Et en effet, lorsqu'on se reporte à l'Historia serpentum et draconum, on voit le chapitre "Du serpent en général" se déployer selon les rubriques suivantes : équivoques, forme et description, anatomie, nature et moeurs, tempérament, coït et génération, voix, mouvements, lieux, nourriture, physionomie, antipathie, sympathie, modes de capture, mort et blessure par le serpent, modes et signes de l'empoisonnement, remèdes, épithètes, dénominations, prodiges et présages, monstres, mythologie, dieux auxquels il est consacré, apologues, allégories et mystères, hiéroglyphes, emblèmes et symboles, adages, monnaies, miracles, énigmes, devises, signes héraldiques, faits historiques, songes, simulacres et statues, usages dans la nourriture, usages dans la médecine, usages divers.
Et Buffon de dire : "qu'on juge après cela quelle portion d'histoire naturelle on peut trouver dans tout ce fatras d'écriture. Tout cela n'est pas description, mais légende".

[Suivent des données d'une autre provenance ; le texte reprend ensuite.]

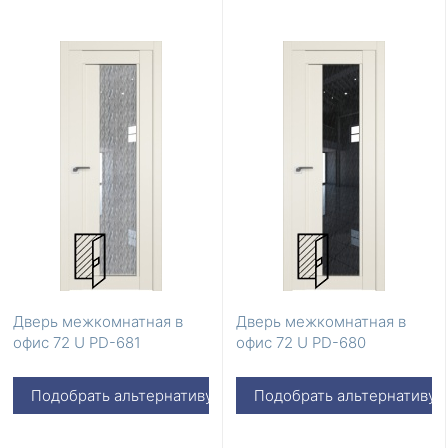
Дверь межкомнатная в
Дверь межкомнатная в
офис 72 U PD-681
офис 72 U PD-680
Подобрать альтернативу
Подобрать альтернативу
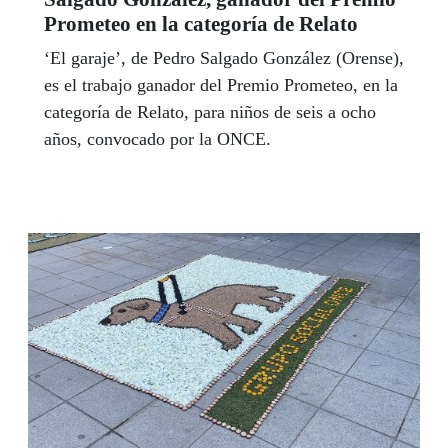
Prometeo en la categoría de Relato
‘El garaje’, de Pedro Salgado González (Orense),
es el trabajo ganador del Premio Prometeo, en la
categoría de Relato, para niños de seis a ocho
años, convocado por la ONCE.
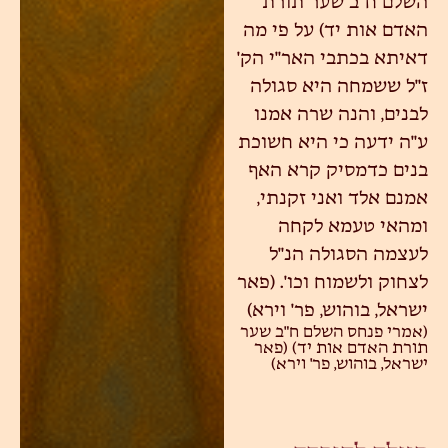
השלם ח"ב שער תורת
האדם אות יד) על פי מה
דאיתא בכתבי האר"י הק'
ז"ל ששמחה היא סגולה
לבנים, והנה שרה אמנו
ע"ה ידעה כי היא חשוכת
בנים כדמסיק קרא האף
אמנם אלד ואני זקנתי,
ומהאי טעמא לקחה
לעצמה הסגולה הנ"ל
לצחוק ולשמוח וכו'. (פאר
ישראל, בוהוש, פר' וירא)
(אמרי פנחס השלם ח"ב שער
תורת האדם אות יד) (פאר
ישראל, בוהוש, פר' וירא)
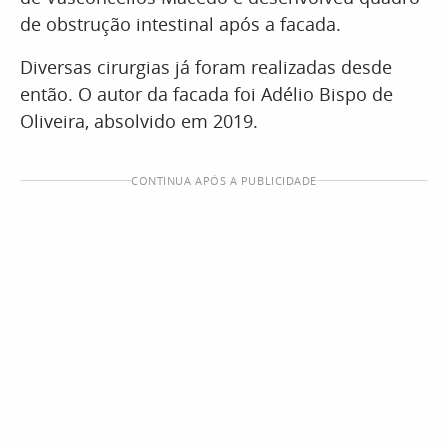
de obstrução intestinal após a facada.
Diversas cirurgias já foram realizadas desde
então. O autor da facada foi Adélio Bispo de
Oliveira, absolvido em 2019.
CONTINUA APÓS A PUBLICIDADE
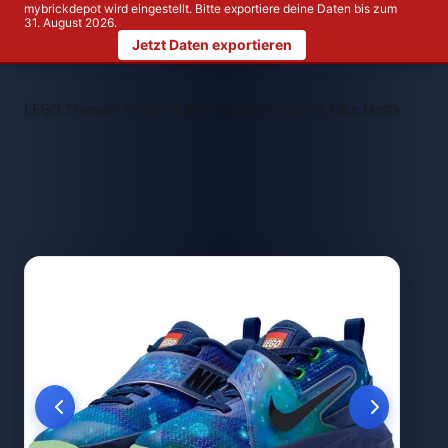
mybrickdepot wird eingestellt. Bitte exportiere deine Daten bis zum
31. August 2026.
Jetzt Daten exportieren
>
>
LEGO Themen
LEGO NEW
LEGO 5010048 Nike Hustle D 12 x 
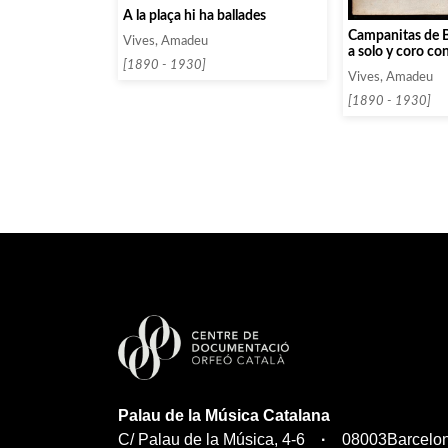
A la plaça hi ha ballades
Campanitas de Be
Vives, Amadeu
a solo y coro co
[1890 - 1930]
acompañamiento
Vives, Amadeu
[1890 - 1930]
Palau de la Música Catalana
C/ Palau de la Música, 4-6
08003
Barcelo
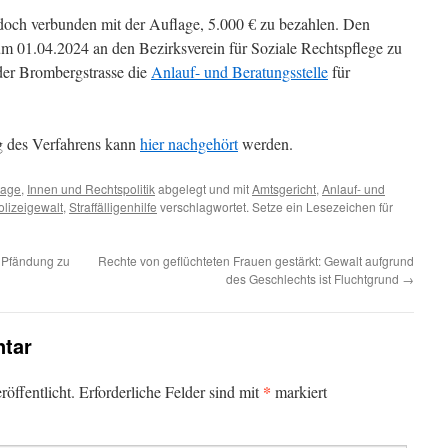
edoch verbunden mit der Auflage, 5.000 € zu bezahlen. Den
zum 01.04.2024 an den Bezirksverein für Soziale Rechtspflege zu
 der Brombergstrasse die
Anlauf- und Beratungsstelle
für
g des Verfahrens kann
hier nachgehört
werden.
tage
,
Innen und Rechtspolitik
abgelegt und mit
Amtsgericht
,
Anlauf- und
olizeigewalt
,
Straffälligenhilfe
verschlagwortet. Setze ein Lesezeichen für
 Pfändung zu
Rechte von geflüchteten Frauen gestärkt: Gewalt aufgrund
des Geschlechts ist Fluchtgrund
→
tar
*
öffentlicht.
Erforderliche Felder sind mit
markiert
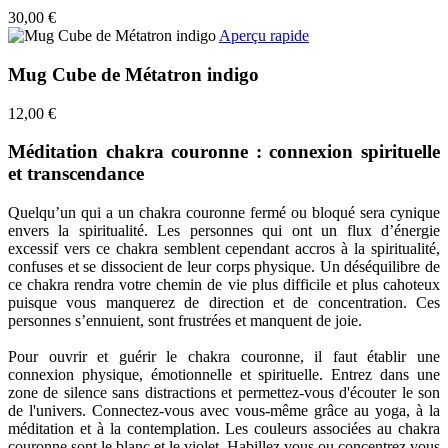
30,00 €
Aperçu rapide
Mug Cube de Métatron indigo
12,00 €
Méditation chakra couronne : connexion spirituelle
et transcendance
Quelqu’un qui a un chakra couronne fermé ou bloqué sera cynique
envers la spiritualité. Les personnes qui ont un flux d’énergie
excessif vers ce chakra semblent cependant accros à la spiritualité,
confuses et se dissocient de leur corps physique. Un déséquilibre de
ce chakra rendra votre chemin de vie plus difficile et plus cahoteux
puisque vous manquerez de direction et de concentration. Ces
personnes s’ennuient, sont frustrées et manquent de joie.
Pour ouvrir et guérir le chakra couronne, il faut établir une
connexion physique, émotionnelle et spirituelle. Entrez dans une
zone de silence sans distractions et permettez-vous d'écouter le son
de l'univers. Connectez-vous avec vous-même grâce au yoga, à la
méditation et à la contemplation. Les couleurs associées au chakra
couronne sont le blanc et le violet. Habillez vous ou concentrez vous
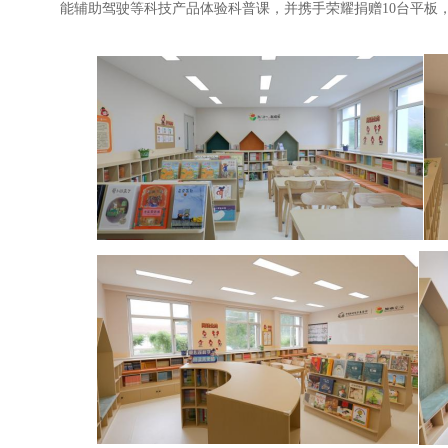
能辅助驾驶等科技产品体验科普课，并携手荣耀捐赠
10
台平板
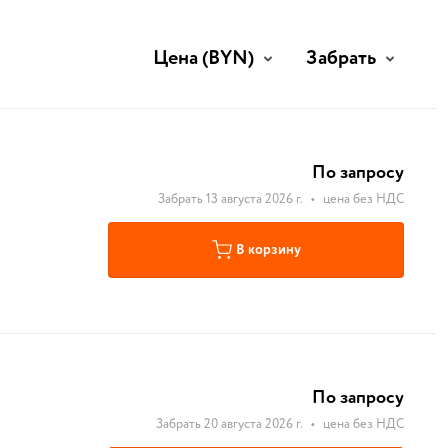
Цена
(BYN)
Забрать
По запросу
Забрать 13 августа 2026 г.
•
цена без НДС
В корзину
По запросу
Забрать 20 августа 2026 г.
•
цена без НДС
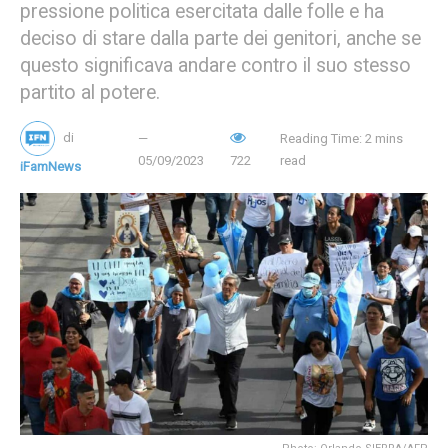
pressione politica esercitata dalle folle e ha
deciso di stare dalla parte dei genitori, anche se
questo significava andare contro il suo stesso
partito al potere.
di
Reading Time: 2 mins
05/09/2023
722
read
iFamNews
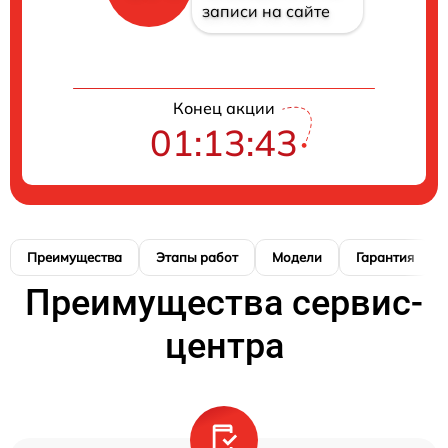
записи на сайте
Конец акции
01:13:42
Преимущества
Этапы работ
Модели
Гарантия
Преимущества сервис-
центра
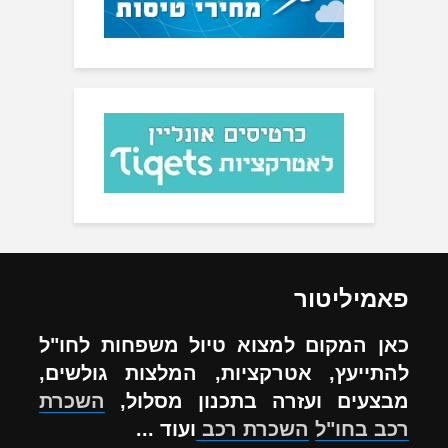
פאמיליטור
כאן המקום למצוא טיול משפחות לחו"ל
להתייעץ, אטרקציות, המלצות גולשים,
מבצעים ועזרה בתכנון מסלול,
השכרת
רכב בחו"ל
השכרת רכב
ועוד ...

En effet, pour Aldrovandi et ses contemporains, tout cela est légenda, - choses à lire. Mais la raison n'en est pas qu'on préfère l'autorité des hommes à l'exactitude d'un regard non prévenu, mais c'est que la nature, en elle-même, est un tissu ininterrompu de mots et de marques, de récits et de caractères, de discours et de formes. Quand on a à faire à l'histoire d'un animal, impossible et inutile de choisir entre le métier de naturaliste et celui de compilateur : il faut recueillir dans une seule et même forme du savoir tout ce qui a été vu et entendu, tout ce qui a été raconté par la nature ou les hommes, par le langage du monde, des traditions ou des poètes.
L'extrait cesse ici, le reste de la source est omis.